La niña

El escozor de ojos a las 4 de la mañana y el esfuerzo de cada paso que te lleva a la cama.

Parece que las estrellas brillan menos y que julio huele menos a verano.

Que se mezclan las resacas con el dolor de cuerpo que deja la tristeza.

Y le preguntas a la niña: ¿qué estoy haciendo mal?

Y la niña te contesta: ser tú misma, sigue así.

Porque si le preguntas y no te responde es que la has enterrado y le has fallado.

Que cabrona la vida que siempre va a desenterrar a la niña que te recuerda lo frágil y pequeña que eres.

Que te recuerda de dónde vienes, que no eres la mujer segura, fuerte y decidida que aparentas ser.

Que cobardes aquellos que viven su vida en función de lo que los demás esperan de ellos.

Es la verdad la que te lleva al abismo, la valentía de quien reconoce sus debilidades.

Que grandes aquellos que te abrazan fuerte y se tiran al vacío contigo con tal de no dejarte caer sola.

Que te agarran de la mano y se van a bailar contigo hasta que sale el sol. Levantando la cabeza tan alta como el cubata.

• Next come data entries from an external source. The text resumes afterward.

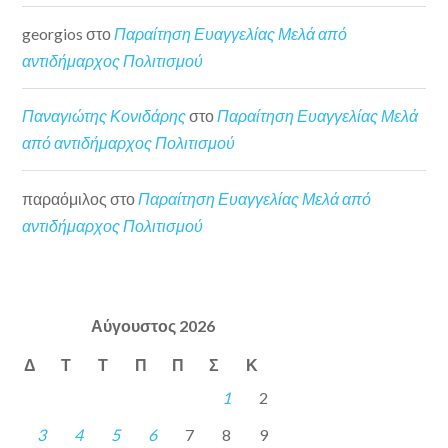
georgios
στο
Παραίτηση Ευαγγελίας Μελά από
αντιδήμαρχος Πολιτισμού
Παναγιώτης Κονιδάρης
στο
Παραίτηση Ευαγγελίας Μελά
από αντιδήμαρχος Πολιτισμού
παραόμιλος
στο
Παραίτηση Ευαγγελίας Μελά από
αντιδήμαρχος Πολιτισμού
Αύγουστος 2026
Δ
Τ
Τ
Π
Π
Σ
Κ
1
2
3
4
5
6
7
8
9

Que generosos los que sacan un minuto de su día para preguntarte qué tal estás.

Los que son capaz de olvidar todos los errores que has cometido, pedir perdón por los suyos y enseñarte de nuevo la verdad en sus ojos.

Que bonito los que te enseñan que el amor es echarte la bronca sin juzgarte y echarte la cuerda en el momento exacto.

“¿No te cansas nunca? ¿No te cansas de guardártelo todo para ti?”